→ **Exercise details**
Copy every line from the records below that holds the word "hasta".

Saved data entries:
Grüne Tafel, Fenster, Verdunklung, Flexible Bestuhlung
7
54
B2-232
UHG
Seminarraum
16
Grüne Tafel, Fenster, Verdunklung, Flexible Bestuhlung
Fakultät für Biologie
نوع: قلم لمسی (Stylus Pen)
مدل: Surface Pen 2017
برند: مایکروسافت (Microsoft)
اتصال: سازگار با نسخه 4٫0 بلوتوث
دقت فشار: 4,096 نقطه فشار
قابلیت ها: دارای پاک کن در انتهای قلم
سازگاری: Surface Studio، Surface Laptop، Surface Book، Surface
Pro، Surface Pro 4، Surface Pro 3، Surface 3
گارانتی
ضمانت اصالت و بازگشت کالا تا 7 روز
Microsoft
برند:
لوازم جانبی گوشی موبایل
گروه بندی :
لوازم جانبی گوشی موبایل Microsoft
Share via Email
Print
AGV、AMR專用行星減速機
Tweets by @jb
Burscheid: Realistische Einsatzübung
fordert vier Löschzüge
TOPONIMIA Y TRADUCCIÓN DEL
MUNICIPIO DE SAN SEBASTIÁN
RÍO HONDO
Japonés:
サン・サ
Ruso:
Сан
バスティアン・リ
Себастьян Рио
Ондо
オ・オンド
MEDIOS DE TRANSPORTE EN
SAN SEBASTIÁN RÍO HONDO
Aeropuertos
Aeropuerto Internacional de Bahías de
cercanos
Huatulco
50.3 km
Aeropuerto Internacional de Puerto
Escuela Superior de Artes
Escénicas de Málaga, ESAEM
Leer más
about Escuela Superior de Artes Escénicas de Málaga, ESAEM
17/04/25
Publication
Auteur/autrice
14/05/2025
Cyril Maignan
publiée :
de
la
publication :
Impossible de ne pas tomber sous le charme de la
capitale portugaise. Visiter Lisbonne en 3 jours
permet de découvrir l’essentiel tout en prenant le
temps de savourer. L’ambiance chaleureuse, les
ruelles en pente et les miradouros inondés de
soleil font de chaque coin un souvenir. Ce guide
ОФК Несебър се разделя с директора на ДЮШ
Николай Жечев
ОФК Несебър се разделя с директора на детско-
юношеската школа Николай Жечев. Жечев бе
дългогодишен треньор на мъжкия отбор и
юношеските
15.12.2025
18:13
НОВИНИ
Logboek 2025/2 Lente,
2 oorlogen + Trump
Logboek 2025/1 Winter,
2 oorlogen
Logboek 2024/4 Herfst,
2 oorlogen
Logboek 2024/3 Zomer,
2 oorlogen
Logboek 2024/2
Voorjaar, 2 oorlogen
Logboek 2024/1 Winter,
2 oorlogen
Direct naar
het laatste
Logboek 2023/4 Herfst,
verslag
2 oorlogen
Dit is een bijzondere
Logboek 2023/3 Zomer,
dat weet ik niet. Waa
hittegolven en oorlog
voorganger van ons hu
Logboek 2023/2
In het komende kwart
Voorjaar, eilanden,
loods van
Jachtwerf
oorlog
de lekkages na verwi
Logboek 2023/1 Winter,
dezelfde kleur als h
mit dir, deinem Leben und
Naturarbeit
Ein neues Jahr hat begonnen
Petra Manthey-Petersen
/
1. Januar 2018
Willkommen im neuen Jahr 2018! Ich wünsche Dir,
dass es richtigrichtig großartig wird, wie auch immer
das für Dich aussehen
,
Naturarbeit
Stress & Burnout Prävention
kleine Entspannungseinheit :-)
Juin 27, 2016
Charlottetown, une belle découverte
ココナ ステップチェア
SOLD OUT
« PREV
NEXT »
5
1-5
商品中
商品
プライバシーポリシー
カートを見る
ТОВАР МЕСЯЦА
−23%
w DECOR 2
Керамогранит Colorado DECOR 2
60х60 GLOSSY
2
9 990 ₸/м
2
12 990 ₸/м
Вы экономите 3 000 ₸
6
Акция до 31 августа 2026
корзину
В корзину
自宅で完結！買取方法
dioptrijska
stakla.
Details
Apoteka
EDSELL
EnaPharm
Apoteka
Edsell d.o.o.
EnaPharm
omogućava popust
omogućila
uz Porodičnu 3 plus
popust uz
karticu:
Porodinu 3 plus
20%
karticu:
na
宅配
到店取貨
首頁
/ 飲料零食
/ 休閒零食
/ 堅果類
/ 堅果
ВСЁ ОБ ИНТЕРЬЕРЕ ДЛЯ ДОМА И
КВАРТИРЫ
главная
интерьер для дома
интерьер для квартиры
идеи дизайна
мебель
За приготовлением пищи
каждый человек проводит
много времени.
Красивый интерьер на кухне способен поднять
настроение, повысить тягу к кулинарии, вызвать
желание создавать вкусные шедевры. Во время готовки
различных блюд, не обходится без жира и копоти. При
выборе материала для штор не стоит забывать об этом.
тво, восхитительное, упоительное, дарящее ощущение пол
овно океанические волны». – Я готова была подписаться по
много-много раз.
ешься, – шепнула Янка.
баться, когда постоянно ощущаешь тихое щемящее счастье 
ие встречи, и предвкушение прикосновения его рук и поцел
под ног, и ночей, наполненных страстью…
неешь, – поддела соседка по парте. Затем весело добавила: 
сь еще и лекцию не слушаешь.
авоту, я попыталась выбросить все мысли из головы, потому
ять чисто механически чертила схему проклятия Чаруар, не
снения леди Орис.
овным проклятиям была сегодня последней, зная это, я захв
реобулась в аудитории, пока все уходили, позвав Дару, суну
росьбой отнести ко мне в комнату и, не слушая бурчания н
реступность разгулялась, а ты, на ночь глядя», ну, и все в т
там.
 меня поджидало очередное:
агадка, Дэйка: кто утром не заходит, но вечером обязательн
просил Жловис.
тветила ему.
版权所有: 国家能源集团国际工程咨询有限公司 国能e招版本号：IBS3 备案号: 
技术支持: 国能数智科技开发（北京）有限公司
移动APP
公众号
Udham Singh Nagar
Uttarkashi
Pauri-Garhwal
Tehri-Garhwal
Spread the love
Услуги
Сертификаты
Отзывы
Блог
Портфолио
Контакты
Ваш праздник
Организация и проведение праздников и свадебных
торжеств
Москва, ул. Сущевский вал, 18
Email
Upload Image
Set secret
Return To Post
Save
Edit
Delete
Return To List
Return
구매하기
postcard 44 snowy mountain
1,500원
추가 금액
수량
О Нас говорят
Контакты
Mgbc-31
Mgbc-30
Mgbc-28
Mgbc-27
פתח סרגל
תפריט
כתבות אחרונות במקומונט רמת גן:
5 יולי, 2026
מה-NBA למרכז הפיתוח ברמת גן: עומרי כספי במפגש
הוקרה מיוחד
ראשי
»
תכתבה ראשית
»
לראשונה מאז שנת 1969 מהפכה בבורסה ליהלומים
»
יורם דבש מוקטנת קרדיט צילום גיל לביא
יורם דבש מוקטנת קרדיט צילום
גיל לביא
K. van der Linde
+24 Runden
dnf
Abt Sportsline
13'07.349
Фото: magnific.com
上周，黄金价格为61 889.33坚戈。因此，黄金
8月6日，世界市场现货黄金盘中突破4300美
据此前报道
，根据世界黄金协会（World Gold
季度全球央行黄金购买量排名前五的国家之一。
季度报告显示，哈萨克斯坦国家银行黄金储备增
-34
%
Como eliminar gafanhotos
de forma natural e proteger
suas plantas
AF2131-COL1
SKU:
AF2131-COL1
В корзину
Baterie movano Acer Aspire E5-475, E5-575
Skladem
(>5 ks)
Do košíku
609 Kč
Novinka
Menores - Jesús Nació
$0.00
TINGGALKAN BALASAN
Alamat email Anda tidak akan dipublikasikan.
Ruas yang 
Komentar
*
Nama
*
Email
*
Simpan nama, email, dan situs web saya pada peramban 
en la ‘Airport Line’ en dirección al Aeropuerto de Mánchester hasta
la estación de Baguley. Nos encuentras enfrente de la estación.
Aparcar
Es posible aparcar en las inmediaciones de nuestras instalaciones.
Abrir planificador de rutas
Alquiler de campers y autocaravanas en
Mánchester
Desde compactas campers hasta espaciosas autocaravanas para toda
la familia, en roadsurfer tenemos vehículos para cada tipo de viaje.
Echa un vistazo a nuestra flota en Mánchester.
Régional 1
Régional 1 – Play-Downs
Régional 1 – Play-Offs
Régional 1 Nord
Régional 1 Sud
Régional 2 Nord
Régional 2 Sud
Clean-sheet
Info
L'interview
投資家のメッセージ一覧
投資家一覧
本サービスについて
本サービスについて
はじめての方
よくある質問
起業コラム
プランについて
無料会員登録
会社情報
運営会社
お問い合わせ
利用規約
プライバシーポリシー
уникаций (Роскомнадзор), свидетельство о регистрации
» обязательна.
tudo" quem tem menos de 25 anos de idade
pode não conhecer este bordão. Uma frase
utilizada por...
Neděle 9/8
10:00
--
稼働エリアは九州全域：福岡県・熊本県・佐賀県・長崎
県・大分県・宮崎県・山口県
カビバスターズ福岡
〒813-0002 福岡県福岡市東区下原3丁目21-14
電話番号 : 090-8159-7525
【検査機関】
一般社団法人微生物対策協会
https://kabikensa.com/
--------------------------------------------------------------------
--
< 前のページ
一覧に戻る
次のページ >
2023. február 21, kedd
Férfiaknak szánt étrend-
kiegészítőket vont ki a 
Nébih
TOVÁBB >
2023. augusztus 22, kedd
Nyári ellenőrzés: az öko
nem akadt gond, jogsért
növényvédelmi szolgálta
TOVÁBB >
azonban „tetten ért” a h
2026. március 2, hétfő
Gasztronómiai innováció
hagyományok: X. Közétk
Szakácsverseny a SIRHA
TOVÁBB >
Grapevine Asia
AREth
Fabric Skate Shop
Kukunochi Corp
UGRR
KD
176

→ **Solution to the problem**
en la ‘Airport Line’ en dirección al Aeropuerto de Mánchester hasta
Desde compactas campers hasta espaciosas autocaravanas para toda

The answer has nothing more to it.